Invoking “British security interests” would seem to suggest that there is clearly still much more information on the deployment by British authorities of police infiltrators overseas to come to light.
A report published earlier this year by Her Majesty’s Inspectorate of Constabulary on “national police units which provide intelligence on criminality associated with protest” was condemned by one police monitoring group, Fitwatch, as “a farce” that “fails to address any of the concerns addressed by activists.” [11]
Those concerns include the matter of sexual relations between infiltrators and activists, an issue also raised by Hunko, who has called for the British government to:
“Disclose all information regarding the activity of Mark Kennedy in Germany and to inform all interested parties retrospectively of his activity. This is the only way in which key questions can be answered, such as whether he had sexual relations on false pretences with targets or contacts in Germany, as he did in the UK.”
Numerous examples of infiltrators entering relationships with activists have come to light, and eight women are currently engaged in a lawsuit against the Metropolitan Police alleging that they “were deceived into having long term intimate relationships with undercover police officers.” [12]
Yet despite one chief police officer stating that it would be “morally wrong” and “grossly unprofessional” for infiltrators to sleep with activists, the UK’s policing minister, Nick Herbert, has endorsed the practice, saying that a ban: “would provide a ready-made test for the targeted criminal group to find out whether an undercover officer was deployed among them.” [13]
Kennedy is now reported to be working for the Densus Group, “a US company that targets anti-capitalist demonstrators” run by Sam Rosenfeld, a “former British Army officer who toured Northern Ireland.” Kennedy “provides ‘risk and threat assessments’ to companies that suspect they might fall victim to ‘direct action’,” according to London’s Evening Standard [14] in an article seemingly based largely on reports originally posted on Indymedia UK. [15]
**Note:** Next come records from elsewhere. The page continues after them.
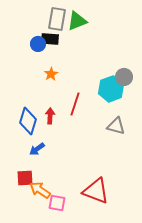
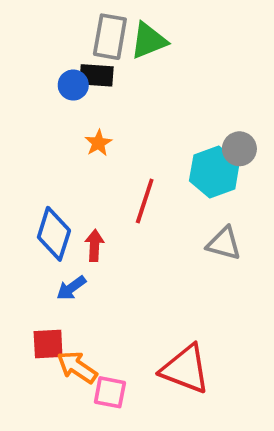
red arrow: (50, 116) -> (94, 245), moved

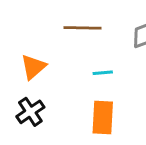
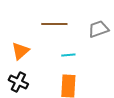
black cross: (30, 112) -> (18, 82), turned -30

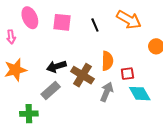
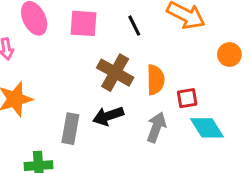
black arrow: (56, 66) -> (108, 116), moved
brown cross: (82, 75) -> (115, 73), moved
gray rectangle: (51, 90) -> (70, 129), turned -36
It remains unclear whether the full details of what happened during Kennedy’s seven years of undercover work will ever come to light or be comprehensively addressed by the authorities. As admitted by Her Majesty’s Inspectorate of Constabulary: “no single authorising officer appears to have been fully aware either of the complete intelligence picture in relation to Mark Kennedy or the NPOIU’s activities overall,” and “the full extent of his activity remains unknown.” [16]
Information currently in the public domain makes up only a small piece of a global puzzle of police working groups and networks dealing with infiltration, intrusion and surveillance not just of criminal groups, but political activists.
That there is a pan-European effort to collect and collate information and intelligence on left-wing activists is clear from the existence of Europol’s Analysis Working File Dolphin, which contains information on the No Borders network and “attacks against railway transports,” taken by some to cover either protests against trains carrying nuclear waste, or the No TAV (Treno Alta Velocità) movement in Italy that opposes the construction of a high-speed railway line. [17]
The legal implications of the deployment of undercover officers and intrusive surveillance techniques are significant, as is their impact on individuals. According to Hunko, the internationalisation of police work means that “parliamentary oversight is the loser.” He has called for secret international police networks to be “relentlessly exposed”, stating that:
“Even in the national context it is difficult to detect illegal practices on the part of police forces and intelligence services. Securing judicial convictions for criminal offences is even harder. How much more, then, must the increasingly cross-border nature of police cooperation muddy these waters?” [18]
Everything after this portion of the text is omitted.